Рассказ об этой необыкновенной конгрегации произвел на меня такое действие, что я решила не оставлять Клервилъ в покое до тех пор, пока она не поклянется помочь моему вступлению в ее клуб. Клятва ее была скреплена новыми извержениями спермы, которую мы обе сбросили в изрядном количестве на глазах троих здоровенных лакеев: они держали в руках канделябры с горящими свечами, пока мы страстно ласкали друг друга, и хотя это зрелище невероятно возбуждало их, Клервиль строго-настрого запретила им даже шелохнуться.

— Вот тебе еще один пример, — сказала она, — того, как человек привыкает к цинизму, и чтобы попасть в наш клуб, тебе придется доказать делом, что такая привычка у тебя есть.

Мы расстались, очарованные друг другом, пообещав встретиться снова при первой же возможности.

Нуарсею не терпелось узнать, как продвигаются мои отношения с мадам де Клервиль, и я в самых восторженных выражениях рассказала ему обо всем. Он захотел пикантных подробностей и получил их, затем, так же, как и Клервиль, попенял мне за то, что я держу недостаточно женщин у себя в доме. На следующий день я наняла еще восьмерых; теперь мой сераль состоял из двенадцати красивейших в Париже девушек, и каждый месяц я меняла их на дюжину свежих.

Я поинтересовалась, посещает ли Нуарсей клуб, о котором говорила Клервиль.

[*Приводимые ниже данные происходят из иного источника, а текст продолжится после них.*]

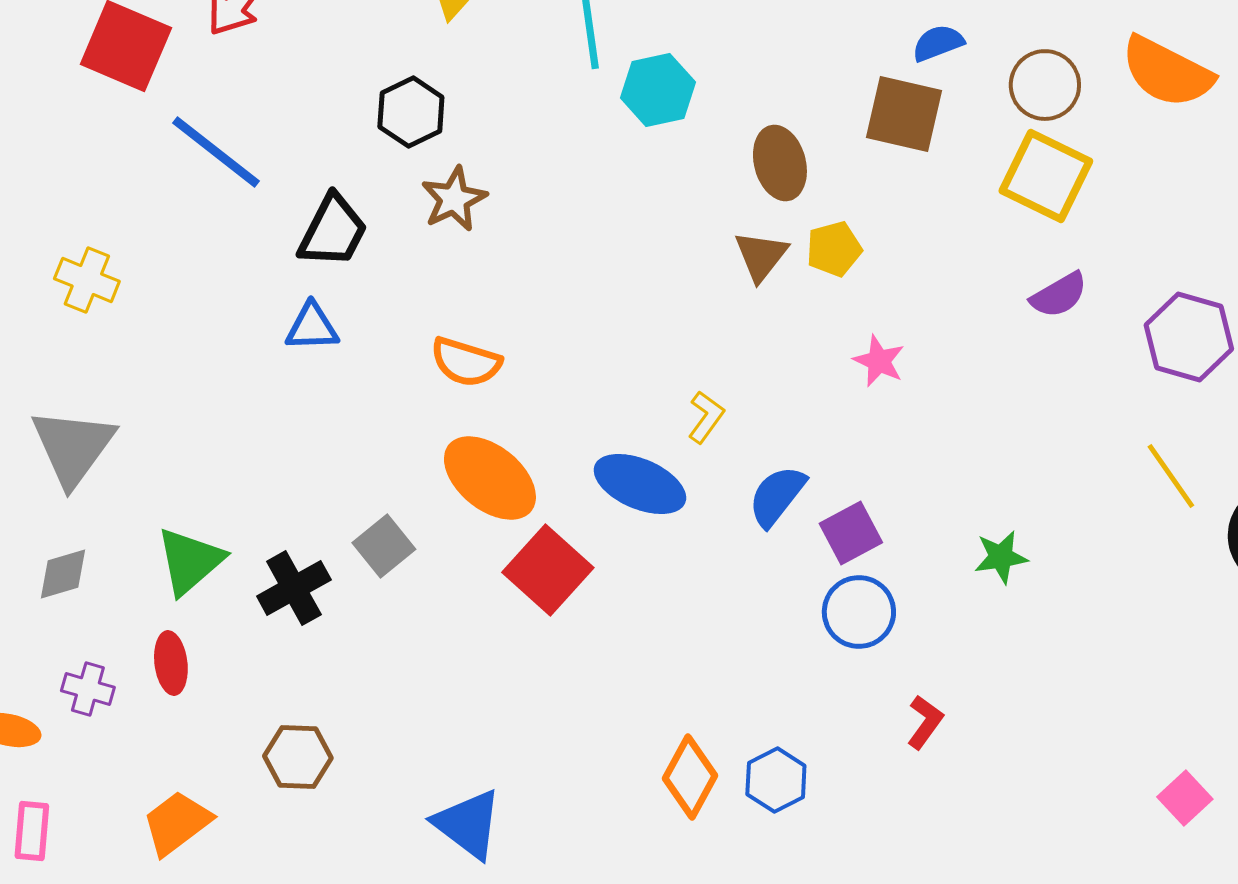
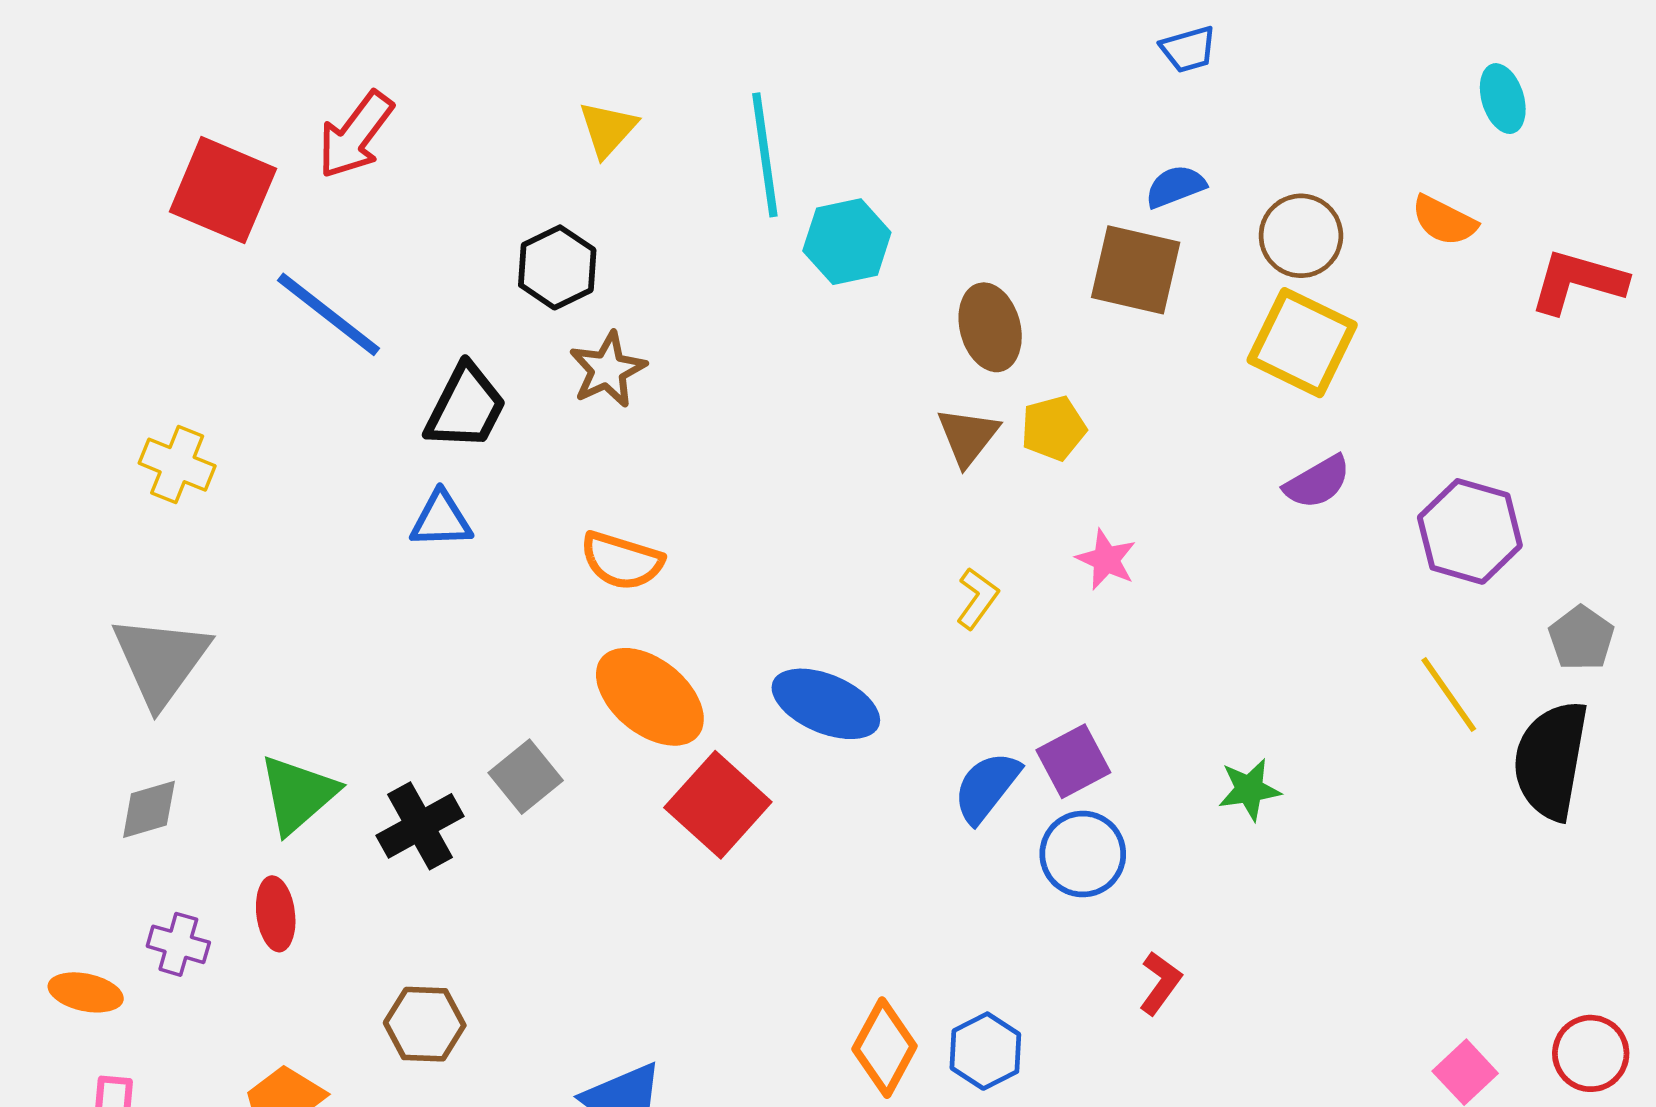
orange semicircle: (1167, 72) -> (1444, 221), size x0.6
yellow L-shape: (706, 417) -> (977, 598), moved
blue semicircle: (777, 496) -> (987, 787), moved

— В те времена, когда мужчины составляли большинство, — ответил он, — я не пропускал ни одного собрания, но теперь там всем заправляют представительницы слабого пола, чьей власти я не признаю. Сен-Фон того же мнения и вскоре после меня также вышел ^ из клуба. Но это ничего не значит, — продолжал Нуарсей, — если подобные забавы тебя интересуют, и если Клервиль находит в них удовольствие, я не вижу причин, почему бы и тебе не присоединиться к ним: любой порок имеет ценность, только добродетель смертельно скучна. На этих сборищах ты досыта утолишь свои страсти, и тебе хорошенько прочистят все трубы, поэтому в этом нет ничего плохого, и я тебе советую как можно скорее пройти вступительные испытания.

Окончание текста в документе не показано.